▶ EXERCISE AIM
Print each entry again exactly as written, and keep the pictures out.

####################

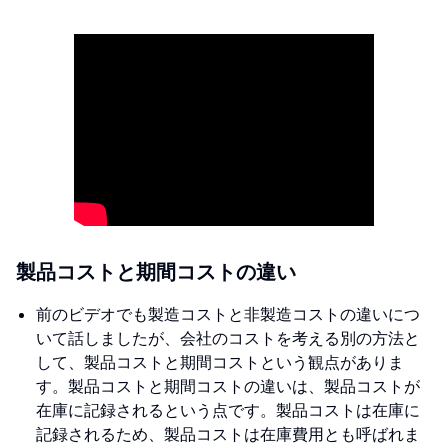
製品コストと期間コストの違い
前のビデオでも製造コストと非製造コストの違いにつ
いて話しましたが、会社のコストを考える別の方法と
して、製品コストと期間コストという観点がありま
す。製品コストと期間コストの違いは、製品コストが
在庫に記録されるという点です。製品コストは在庫に
記録されるため、製品コストは在庫費用とも呼ばれま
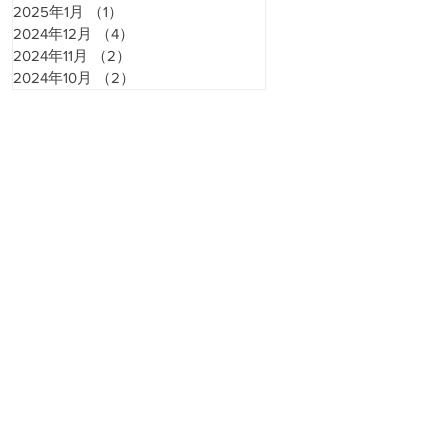
2025年1月
（1）
1件の記事
2024年12月
（4）
4件の記事
2024年11月
（2）
2件の記事
2024年10月
（2）
2件の記事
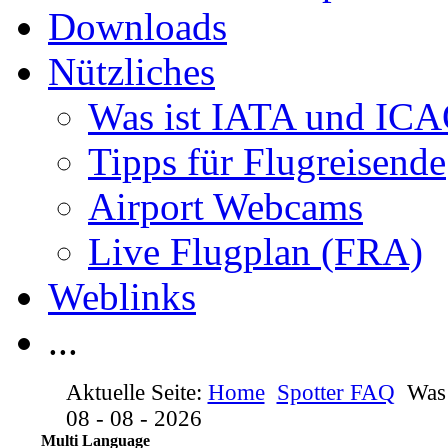
Downloads
Nützliches
Was ist IATA und IC
Tipps für Flugreisende
Airport Webcams
Live Flugplan (FRA)
Weblinks
...
Aktuelle Seite:
Home
Spotter FAQ
Was 
08 - 08 - 2026
Multi Language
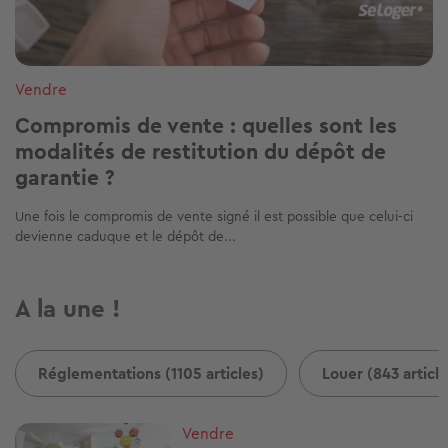
Vendre
Compromis de vente : quelles sont les
modalités de restitution du dépôt de
garantie ?
Une fois le compromis de vente signé il est possible que celui-ci
devienne caduque et le dépôt de...
A la une !
Réglementations (1105 articles)
Louer (843 article
Image
Vendre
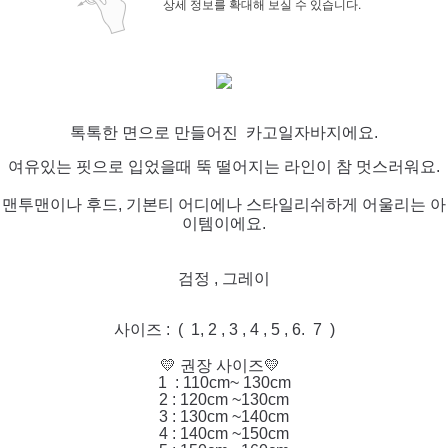
상세 정보를 확대해 보실 수 있습니다.
톡톡한 면으로 만들어진 카고일자바지에요.
여유있는 핏으로 입었을때 뚝 떨어지는 라인이 참 멋스러워요.
맨투맨이나 후드, 기본티 어디에나 스타일리쉬하게 어울리는 아
이템이에요.
검정 , 그레이
사이즈 : ( 1, 2 , 3 , 4 , 5 , 6. 7 )
💛 권장 사이즈💛
1 : 110cm~ 130cm
2 : 120cm ~130cm
3 : 130cm ~140cm
4 : 140cm ~150cm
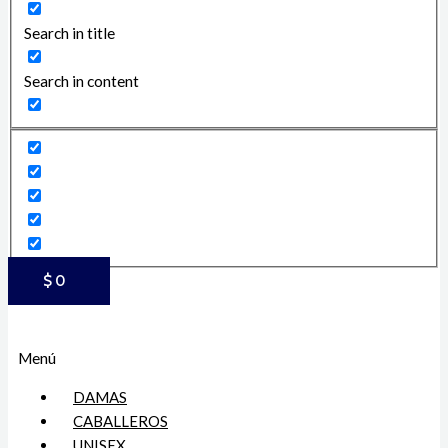
Search in title
Search in content
$
0
Menú
DAMAS
CABALLEROS
UNISEX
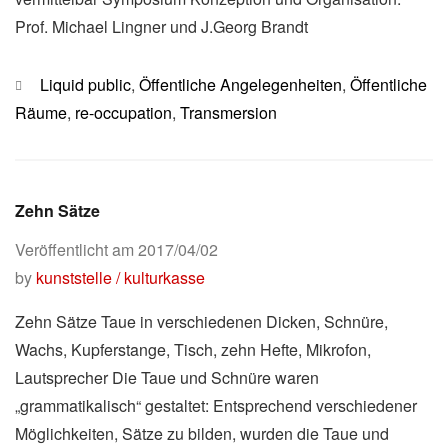
Prof. Michael Lingner und J.Georg Brandt
Kategorien
Liquid public
,
Öffentliche Angelegenheiten
,
Öffentliche
Räume
,
re-occupation
,
Transmersion
Zehn Sätze
Veröffentlicht am
2017/04/02
by
kunststelle / kulturkasse
Zehn Sätze Taue in verschiedenen Dicken, Schnüre,
Wachs, Kupferstange, Tisch, zehn Hefte, Mikrofon,
Lautsprecher Die Taue und Schnüre waren
„grammatikalisch“ gestaltet: Entsprechend verschiedener
Möglichkeiten, Sätze zu bilden, wurden die Taue und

####################

▶ ANSWER FOR THE TASK
製品コストと期間コストの違い
前のビデオでも製造コストと非製造コストの違いにつ
いて話しましたが、会社のコストを考える別の方法と
して、製品コストと期間コストという観点がありま
す。製品コストと期間コストの違いは、製品コストが
在庫に記録されるという点です。製品コストは在庫に
記録されるため、製品コストは在庫費用とも呼ばれま
2025年1月
（1）
1件の記事
2024年12月
（4）
4件の記事
2024年11月
（2）
2件の記事
2024年10月
（2）
2件の記事
Downloads
Nützliches
Was ist IATA und IC
Tipps für Flugreisende
Airport Webcams
Live Flugplan (FRA)
Weblinks
...
Aktuelle Seite:
Home
Spotter FAQ
Was 
08 - 08 - 2026
Multi Language
Vendre
Compromis de vente : quelles sont les
modalités de restitution du dépôt de
garantie ?
Une fois le compromis de vente signé il est possible que celui-ci
devienne caduque et le dépôt de...
A la une !
Réglementations (1105 articles)
Louer (843 article
Image
Vendre
상세 정보를 확대해 보실 수 있습니다.
톡톡한 면으로 만들어진 카고일자바지에요.
여유있는 핏으로 입었을때 뚝 떨어지는 라인이 참 멋스러워요.
맨투맨이나 후드, 기본티 어디에나 스타일리쉬하게 어울리는 아
이템이에요.
검정 , 그레이
사이즈 : ( 1, 2 , 3 , 4 , 5 , 6. 7 )
💛 권장 사이즈💛
1 : 110cm~ 130cm
2 : 120cm ~130cm
3 : 130cm ~140cm
4 : 140cm ~150cm
Search in title
Search in content
$
0
Menú
DAMAS
CABALLEROS
UNISEX
Prof. Michael Lingner und J.Georg Brandt
Kategorien
Liquid public
,
Öffentliche Angelegenheiten
,
Öffentliche
Räume
,
re-occupation
,
Transmersion
Zehn Sätze
Veröffentlicht am
2017/04/02
by
kunststelle / kulturkasse
Zehn Sätze Taue in verschiedenen Dicken, Schnüre,
Wachs, Kupferstange, Tisch, zehn Hefte, Mikrofon,
Lautsprecher Die Taue und Schnüre waren
„grammatikalisch“ gestaltet: Entsprechend verschiedener
Möglichkeiten, Sätze zu bilden, wurden die Taue und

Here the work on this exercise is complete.